Berkshire Letter Highlights: Shocking $25BN Loss; Buffet Bashes “Deficit Doomsayers”, Emerges As Closet “Austrian”

Saturday, February 23, 2019
By Paul Martin

by Tyler Durden
ZeroHedge.com
Sat, 02/23/2019

In its latest (surprisingly short at just 14 pages) annual letter released at 8am on Saturday, Warren Buffett’s Berkshire Hathaway shocked investors when it announced that Q4 net earnings plunged to a $25.4 billion loss, or ($15,457) per share, from a $32.6 billion profit, or $19,790 per share a year prior, due to an unexpected write-down at Kraft Heinz and unrealized investment losses even as revenues increased from $58.8 billion to $63.7 billion for the fourth quarter, while operating earnings increased from $3.33 billion to $5.72 billion due to increased earnings from Berkshire’s railroads, energy business and other segments.

For the full year, Berkshire earned just $4.0 billion in GAAP profits, down 90% from $45 billion the previous year, prompting the WSJ to describe this as “one of Buffett’s worst years ever in 2018.” Separately, in 2018 revenue increased 3% to $247.8 billion, while operating earnings hit a record $24.8 billion. As a reminder, Berkshire’s 2017 earnings soared in the fourth quarter of 2017 due to changes in the U.S. tax law that lowered Berkshire’s deferred tax obligations for stock investments that it currently holds.

What was behind the company’s sharp drop in 2018 earnings, and the massive Q4 net loss? Think of it as the quarter-end marking-to-market of Buffett’s massive equity holdings, coupled with the “unexpected” write-down at Kraft Heinz .

As Buffett explains in his letter, the components of that $4.0 billion full year net earnings figure were $24.8 billion in operating earnings, a $3.0 billion non-cash loss from an impairment of intangible assets (arising from Berkshire’s equity interest in Kraft Heinz which as duly noted here before plunged to an all time low on Friday after a perfect storm of negative news), $2.8 billion in realized capital gains from the sale of investment securities and most notably a $20.6 billion loss from a reduction in the amount of unrealized capital gains that existed in our investment holdings. Similarly, for the eye-popping $25 billion net loss in the fourth quarter, it was driven by $27.6 billion in unrealized losses from the investment portfolio.
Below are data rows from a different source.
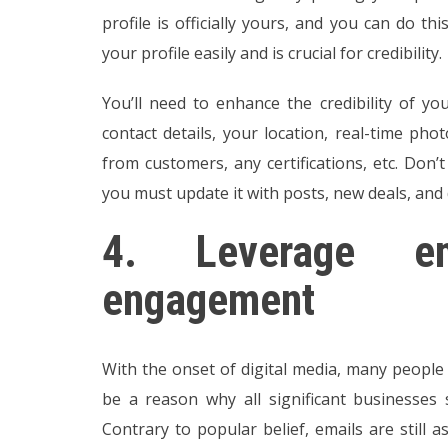
profile is officially yours, and you can do thi
your profile easily and is crucial for credibility.
You’ll need to enhance the credibility of you
contact details, your location, real-time pho
from customers, any certifications, etc. Don’
you must update it with posts, new deals, and 
4.
Leverage e
engagement
With the onset of digital media, many people
be a reason why all significant businesses s
Contrary to popular belief, emails are still 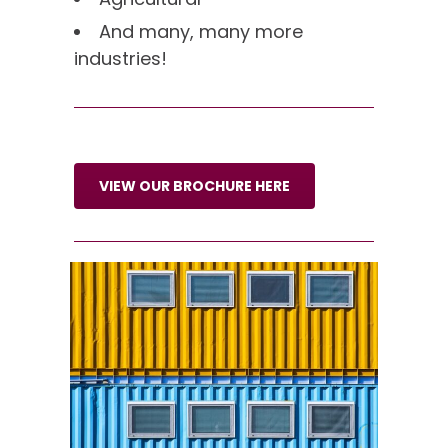
And many, many more
industries!
VIEW OUR BROCHURE HERE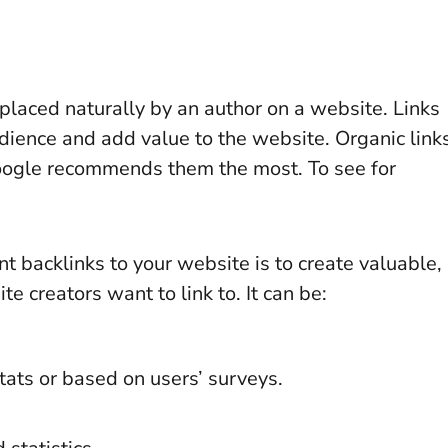
nk placed naturally by an author on a website. Links
audience and add value to the website. Organic link
Google recommends them the most. To see for
t backlinks to your website is to create valuable,
te creators want to link to. It can be:
ats or based on users’ surveys.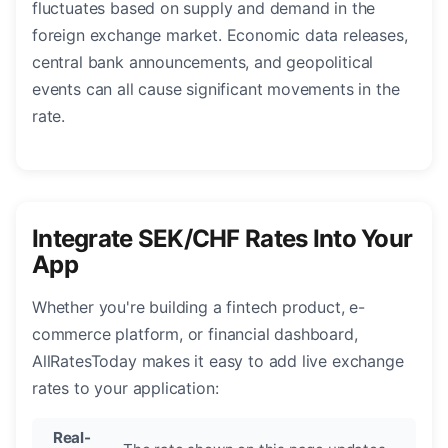
fluctuates based on supply and demand in the
foreign exchange market. Economic data releases,
central bank announcements, and geopolitical
events can all cause significant movements in the
rate.
Integrate SEK/CHF Rates Into Your
App
Whether you're building a fintech product, e-
commerce platform, or financial dashboard,
AllRatesToday makes it easy to add live exchange
rates to your application:
Real-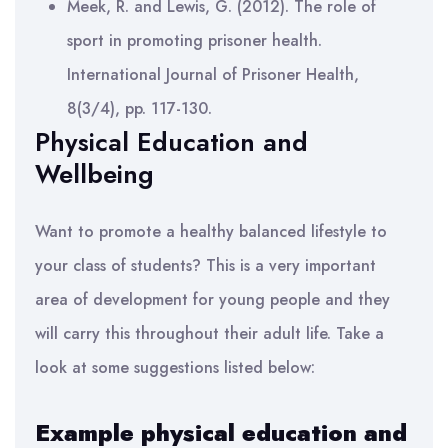
Meek, R. and Lewis, G. (2012). The role of
sport in promoting prisoner health.
International Journal of Prisoner Health,
8(3/4), pp. 117-130.
Physical Education and
Wellbeing
Want to promote a healthy balanced lifestyle to
your class of students? This is a very important
area of development for young people and they
will carry this throughout their adult life. Take a
look at some suggestions listed below:
Example physical education and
Why is this unrealized loss appearing now: as Buffett explains, “a new GAAP rule requires us to include that last item in earnings. As I emphasized in the 2017 annual report, neither Berkshire’s Vice Chairman, Charlie Munger, nor I believe that rule to be sensible. Rather, both of us have consistently thought that at Berkshire this mark-to-market change would produce what I described as “wild and capricious swings in our bottom line.”